Trustee Peter Lewis '55 gives $55 million to Princeton
Gift will benefit Institute for Integrative Genomics

Term trustee Peter B. Lewis '55 has made a $55-million gift to the university, of which $35 million will be used for its pioneering new Institute for Integrative Genomics. Launched last year, the Institute will build on the university's strengths in the sciences and engineering to develop an innovative, multidisciplinary approach to examining how the actions of different genes are integrated in living organisms. Lewis, who is chairman and CEO of the Progressive Corporation, one of the nation's largest auto insurers, made the donation to mark the 45th anniversary of the graduation of his class.
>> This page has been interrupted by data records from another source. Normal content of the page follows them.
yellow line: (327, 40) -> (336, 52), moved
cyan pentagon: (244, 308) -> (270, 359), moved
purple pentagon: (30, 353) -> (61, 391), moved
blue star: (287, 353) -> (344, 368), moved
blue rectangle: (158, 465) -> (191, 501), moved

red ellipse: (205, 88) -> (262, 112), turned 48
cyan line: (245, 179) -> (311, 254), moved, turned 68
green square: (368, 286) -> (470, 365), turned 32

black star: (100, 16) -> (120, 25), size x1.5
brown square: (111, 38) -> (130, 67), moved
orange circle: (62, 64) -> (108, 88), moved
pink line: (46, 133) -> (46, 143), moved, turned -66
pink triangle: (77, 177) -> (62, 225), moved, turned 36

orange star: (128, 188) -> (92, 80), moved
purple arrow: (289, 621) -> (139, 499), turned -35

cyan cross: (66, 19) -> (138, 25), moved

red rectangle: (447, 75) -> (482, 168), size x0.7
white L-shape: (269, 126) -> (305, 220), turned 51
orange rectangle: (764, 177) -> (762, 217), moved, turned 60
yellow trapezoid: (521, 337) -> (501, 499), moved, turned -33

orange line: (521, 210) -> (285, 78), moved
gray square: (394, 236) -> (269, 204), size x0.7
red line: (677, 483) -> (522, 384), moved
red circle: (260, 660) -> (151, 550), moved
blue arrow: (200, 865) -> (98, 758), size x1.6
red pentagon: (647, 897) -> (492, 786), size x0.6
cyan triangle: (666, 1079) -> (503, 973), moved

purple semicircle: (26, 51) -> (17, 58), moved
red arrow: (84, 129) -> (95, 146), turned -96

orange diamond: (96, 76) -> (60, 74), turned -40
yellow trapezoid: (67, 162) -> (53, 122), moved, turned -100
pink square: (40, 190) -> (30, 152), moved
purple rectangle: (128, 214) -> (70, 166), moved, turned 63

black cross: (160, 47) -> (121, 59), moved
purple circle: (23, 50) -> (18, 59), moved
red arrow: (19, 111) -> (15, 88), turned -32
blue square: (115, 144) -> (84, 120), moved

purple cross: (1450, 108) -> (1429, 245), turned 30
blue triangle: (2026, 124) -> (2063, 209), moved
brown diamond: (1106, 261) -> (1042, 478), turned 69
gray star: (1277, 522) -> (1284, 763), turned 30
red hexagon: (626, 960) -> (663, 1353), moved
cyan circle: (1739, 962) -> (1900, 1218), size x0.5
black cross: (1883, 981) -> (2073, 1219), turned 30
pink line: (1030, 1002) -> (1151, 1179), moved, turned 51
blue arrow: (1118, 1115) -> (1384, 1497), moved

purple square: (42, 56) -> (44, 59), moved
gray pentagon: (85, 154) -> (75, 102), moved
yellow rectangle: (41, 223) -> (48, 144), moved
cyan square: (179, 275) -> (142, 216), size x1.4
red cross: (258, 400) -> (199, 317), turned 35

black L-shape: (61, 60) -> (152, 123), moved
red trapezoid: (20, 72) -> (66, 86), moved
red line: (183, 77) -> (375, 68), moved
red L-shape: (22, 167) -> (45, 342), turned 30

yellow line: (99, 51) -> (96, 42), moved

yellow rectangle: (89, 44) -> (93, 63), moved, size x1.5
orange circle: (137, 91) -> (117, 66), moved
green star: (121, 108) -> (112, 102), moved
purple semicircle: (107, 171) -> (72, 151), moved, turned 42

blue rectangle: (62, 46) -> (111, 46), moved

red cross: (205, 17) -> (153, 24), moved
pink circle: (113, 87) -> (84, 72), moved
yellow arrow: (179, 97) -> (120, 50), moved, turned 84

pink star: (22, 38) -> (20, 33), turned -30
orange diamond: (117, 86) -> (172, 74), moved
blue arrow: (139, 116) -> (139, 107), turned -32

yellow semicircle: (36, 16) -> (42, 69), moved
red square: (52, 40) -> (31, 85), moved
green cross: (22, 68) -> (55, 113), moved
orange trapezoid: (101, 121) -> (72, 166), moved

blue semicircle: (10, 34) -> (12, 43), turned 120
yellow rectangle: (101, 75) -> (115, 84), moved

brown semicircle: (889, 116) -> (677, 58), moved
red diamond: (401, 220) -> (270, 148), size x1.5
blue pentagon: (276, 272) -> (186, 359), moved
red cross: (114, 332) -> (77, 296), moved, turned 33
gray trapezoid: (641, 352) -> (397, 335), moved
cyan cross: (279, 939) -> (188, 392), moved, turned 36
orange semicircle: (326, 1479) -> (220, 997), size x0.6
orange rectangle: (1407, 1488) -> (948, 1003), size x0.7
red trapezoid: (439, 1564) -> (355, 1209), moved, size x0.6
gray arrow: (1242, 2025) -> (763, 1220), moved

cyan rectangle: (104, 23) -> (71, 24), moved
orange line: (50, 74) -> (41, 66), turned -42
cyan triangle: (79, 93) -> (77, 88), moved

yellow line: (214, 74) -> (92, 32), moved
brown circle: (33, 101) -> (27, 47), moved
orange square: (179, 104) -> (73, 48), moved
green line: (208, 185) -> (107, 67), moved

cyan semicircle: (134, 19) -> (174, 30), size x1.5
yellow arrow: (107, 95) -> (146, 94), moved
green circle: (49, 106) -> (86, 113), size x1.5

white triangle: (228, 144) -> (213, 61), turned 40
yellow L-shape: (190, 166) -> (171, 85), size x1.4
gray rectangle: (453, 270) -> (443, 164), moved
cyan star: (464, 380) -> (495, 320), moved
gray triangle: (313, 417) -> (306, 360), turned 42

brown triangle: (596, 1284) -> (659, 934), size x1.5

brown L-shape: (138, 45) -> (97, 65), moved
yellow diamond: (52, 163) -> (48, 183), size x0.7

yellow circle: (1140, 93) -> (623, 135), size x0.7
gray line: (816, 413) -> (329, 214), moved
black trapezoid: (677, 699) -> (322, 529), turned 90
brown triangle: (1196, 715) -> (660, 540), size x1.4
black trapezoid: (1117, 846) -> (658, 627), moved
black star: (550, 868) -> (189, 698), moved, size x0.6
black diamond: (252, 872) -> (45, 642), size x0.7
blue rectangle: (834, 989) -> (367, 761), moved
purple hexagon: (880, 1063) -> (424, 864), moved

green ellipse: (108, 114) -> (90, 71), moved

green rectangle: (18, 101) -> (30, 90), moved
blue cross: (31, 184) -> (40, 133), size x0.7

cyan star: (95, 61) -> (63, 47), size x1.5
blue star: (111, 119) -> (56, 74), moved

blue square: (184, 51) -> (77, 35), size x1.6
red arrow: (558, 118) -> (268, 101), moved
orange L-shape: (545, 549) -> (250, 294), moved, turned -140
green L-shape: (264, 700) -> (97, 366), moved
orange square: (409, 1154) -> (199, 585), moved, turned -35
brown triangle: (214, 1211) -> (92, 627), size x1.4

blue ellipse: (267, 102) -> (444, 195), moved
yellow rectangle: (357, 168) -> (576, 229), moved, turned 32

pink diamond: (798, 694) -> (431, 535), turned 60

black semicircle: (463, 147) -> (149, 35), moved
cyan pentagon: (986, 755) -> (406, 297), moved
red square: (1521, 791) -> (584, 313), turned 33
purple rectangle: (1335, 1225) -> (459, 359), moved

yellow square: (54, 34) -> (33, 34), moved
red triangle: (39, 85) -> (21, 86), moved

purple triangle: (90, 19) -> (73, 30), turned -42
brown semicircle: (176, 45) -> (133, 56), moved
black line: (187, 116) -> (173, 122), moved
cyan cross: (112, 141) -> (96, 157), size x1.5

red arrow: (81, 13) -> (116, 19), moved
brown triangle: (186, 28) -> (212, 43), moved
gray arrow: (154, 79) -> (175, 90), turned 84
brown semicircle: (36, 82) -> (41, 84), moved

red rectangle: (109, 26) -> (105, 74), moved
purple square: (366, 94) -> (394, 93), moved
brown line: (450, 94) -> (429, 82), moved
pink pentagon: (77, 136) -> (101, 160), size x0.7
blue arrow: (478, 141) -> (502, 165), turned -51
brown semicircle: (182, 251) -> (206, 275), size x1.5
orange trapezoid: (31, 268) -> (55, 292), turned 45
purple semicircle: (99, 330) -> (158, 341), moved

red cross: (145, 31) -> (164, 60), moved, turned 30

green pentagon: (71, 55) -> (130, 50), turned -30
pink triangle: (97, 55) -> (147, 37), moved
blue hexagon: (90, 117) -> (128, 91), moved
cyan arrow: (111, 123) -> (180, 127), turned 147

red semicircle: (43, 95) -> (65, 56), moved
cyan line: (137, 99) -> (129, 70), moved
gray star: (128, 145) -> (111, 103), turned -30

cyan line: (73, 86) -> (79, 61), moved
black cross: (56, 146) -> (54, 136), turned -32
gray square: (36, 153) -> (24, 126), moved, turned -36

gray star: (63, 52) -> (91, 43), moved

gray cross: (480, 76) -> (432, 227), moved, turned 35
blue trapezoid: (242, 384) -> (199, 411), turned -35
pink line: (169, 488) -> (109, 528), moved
A longtime patron of the arts, Lewis chairs the board of trustees of the Guggenheim Museum in New York. He helped to establish a gallery of contemporary art at the university's Art Museum and to create the Cleveland Center for Contemporary Art.

The part of Lewis's gift dedicated to the Institute will be used to support the work of senior faculty and postdoctoral and senior visiting researchers. An innovative aspect of the program will allow young scientists, appointed for five years, to work on research of their own design without the distractions of teaching and committee work typically shouldered by tenure-track faculty members. The focus of that research will be on translating the expanding wealth of information on genetic sequences into discoveries about cells and their mechanics. "The intent is to bring in people early in their careers and give them a lot of freedom to try risky things" for which they would otherwise have a difficult time raising outside funding, said Shirley M. Tilghman, the director of the new Institute and a professor in the life sciences.

In addition to his gift to the Institute, Lewis has allocated a significant share of his gift to the Class of 1955's 45th Annual Giving campaign. 


Faculty salaries rise

For the second year in a row, average faculty salaries have increased at twice the rate of inflation. While inflation rose 1.6 percent in 1998-99, faculty salaries increased 3.6 percent, according to an annual report released last April by the American Association of University Professors. The report, "Ups & Downs," said that 1998-99 was a good year for faculty salaries, but better for some professors than others.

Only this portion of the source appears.